Data records

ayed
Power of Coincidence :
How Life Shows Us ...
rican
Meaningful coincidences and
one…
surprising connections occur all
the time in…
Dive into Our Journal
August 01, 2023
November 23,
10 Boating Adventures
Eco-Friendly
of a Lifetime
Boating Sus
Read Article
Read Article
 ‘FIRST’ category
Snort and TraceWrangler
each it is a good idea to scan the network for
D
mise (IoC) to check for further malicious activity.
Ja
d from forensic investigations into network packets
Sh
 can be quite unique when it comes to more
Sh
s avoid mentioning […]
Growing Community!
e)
--
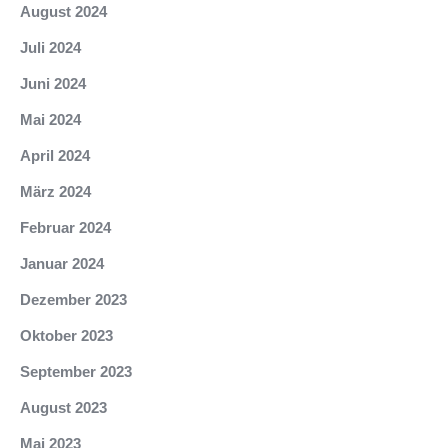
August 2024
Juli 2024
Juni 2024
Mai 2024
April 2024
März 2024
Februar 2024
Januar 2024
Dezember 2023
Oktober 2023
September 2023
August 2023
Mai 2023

== Task to complete ==
Go through the entries above and count the lines containing the string "into". Give only that number.

== Solution to the problem ==
2